_Requirement:_ Make an exact copy of all the records, one that contains none of the pictures.

_Input data:_
#####
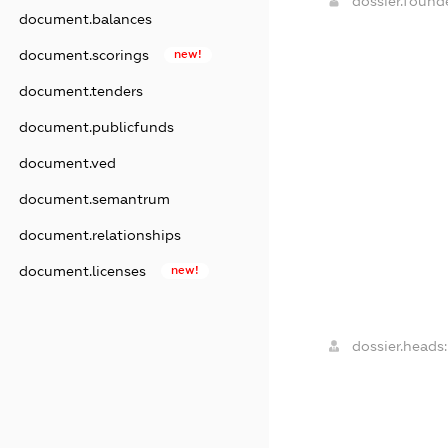
dossier.foun
document.balances
document.scorings
new!
document.tenders
document.publicfunds
document.ved
document.semantrum
document.relationships
document.licenses
new!
dossier.heads:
#####
_Response area:_
dossier.foun
document.balances
document.scorings
new!
document.tenders
document.publicfunds
document.ved
document.semantrum
document.relationships
document.licenses
new!
dossier.heads:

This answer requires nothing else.